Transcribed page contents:
────────

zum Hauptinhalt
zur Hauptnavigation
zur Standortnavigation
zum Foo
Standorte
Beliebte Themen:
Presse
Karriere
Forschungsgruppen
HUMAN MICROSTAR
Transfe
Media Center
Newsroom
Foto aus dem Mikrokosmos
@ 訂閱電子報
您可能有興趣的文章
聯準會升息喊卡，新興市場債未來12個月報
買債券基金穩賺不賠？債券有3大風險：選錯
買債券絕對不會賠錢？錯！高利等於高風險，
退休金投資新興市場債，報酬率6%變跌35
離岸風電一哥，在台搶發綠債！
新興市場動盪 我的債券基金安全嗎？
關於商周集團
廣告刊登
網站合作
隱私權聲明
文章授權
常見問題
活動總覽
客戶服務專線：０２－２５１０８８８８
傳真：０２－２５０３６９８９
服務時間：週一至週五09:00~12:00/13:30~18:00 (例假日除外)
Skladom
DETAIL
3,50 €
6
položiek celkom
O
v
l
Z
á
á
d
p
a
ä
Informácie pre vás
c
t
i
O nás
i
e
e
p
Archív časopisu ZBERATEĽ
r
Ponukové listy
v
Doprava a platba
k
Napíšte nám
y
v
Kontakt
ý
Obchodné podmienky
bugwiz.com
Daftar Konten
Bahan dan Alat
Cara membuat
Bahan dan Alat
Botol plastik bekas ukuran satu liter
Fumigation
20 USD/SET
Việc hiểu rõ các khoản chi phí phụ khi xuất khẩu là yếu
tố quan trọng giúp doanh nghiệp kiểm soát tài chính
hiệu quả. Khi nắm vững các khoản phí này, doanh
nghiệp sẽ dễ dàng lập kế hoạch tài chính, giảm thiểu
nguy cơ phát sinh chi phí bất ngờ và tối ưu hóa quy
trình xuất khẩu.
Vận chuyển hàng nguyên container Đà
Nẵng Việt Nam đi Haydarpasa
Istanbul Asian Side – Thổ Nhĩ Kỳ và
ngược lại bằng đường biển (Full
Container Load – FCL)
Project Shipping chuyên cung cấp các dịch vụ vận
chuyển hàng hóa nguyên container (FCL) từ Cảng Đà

────────

### Exercise description
What is needed is an exact copy of every entry.

### Problem solution
zum Hauptinhalt
zur Hauptnavigation
zur Standortnavigation
zum Foo
Standorte
Beliebte Themen:
Presse
Karriere
Forschungsgruppen
HUMAN MICROSTAR
Transfe
Media Center
Newsroom
Foto aus dem Mikrokosmos
@ 訂閱電子報
您可能有興趣的文章
聯準會升息喊卡，新興市場債未來12個月報
買債券基金穩賺不賠？債券有3大風險：選錯
買債券絕對不會賠錢？錯！高利等於高風險，
退休金投資新興市場債，報酬率6%變跌35
離岸風電一哥，在台搶發綠債！
新興市場動盪 我的債券基金安全嗎？
關於商周集團
廣告刊登
網站合作
隱私權聲明
文章授權
常見問題
活動總覽
客戶服務專線：０２－２５１０８８８８
傳真：０２－２５０３６９８９
服務時間：週一至週五09:00~12:00/13:30~18:00 (例假日除外)
Skladom
DETAIL
3,50 €
6
položiek celkom
O
v
l
Z
á
á
d
p
a
ä
Informácie pre vás
c
t
i
O nás
i
e
e
p
Archív časopisu ZBERATEĽ
r
Ponukové listy
v
Doprava a platba
k
Napíšte nám
y
v
Kontakt
ý
Obchodné podmienky
bugwiz.com
Daftar Konten
Bahan dan Alat
Cara membuat
Bahan dan Alat
Botol plastik bekas ukuran satu liter
Fumigation
20 USD/SET
Việc hiểu rõ các khoản chi phí phụ khi xuất khẩu là yếu
tố quan trọng giúp doanh nghiệp kiểm soát tài chính
hiệu quả. Khi nắm vững các khoản phí này, doanh
nghiệp sẽ dễ dàng lập kế hoạch tài chính, giảm thiểu
nguy cơ phát sinh chi phí bất ngờ và tối ưu hóa quy
trình xuất khẩu.
Vận chuyển hàng nguyên container Đà
Nẵng Việt Nam đi Haydarpasa
Istanbul Asian Side – Thổ Nhĩ Kỳ và
ngược lại bằng đường biển (Full
Container Load – FCL)
Project Shipping chuyên cung cấp các dịch vụ vận
chuyển hàng hóa nguyên container (FCL) từ Cảng Đà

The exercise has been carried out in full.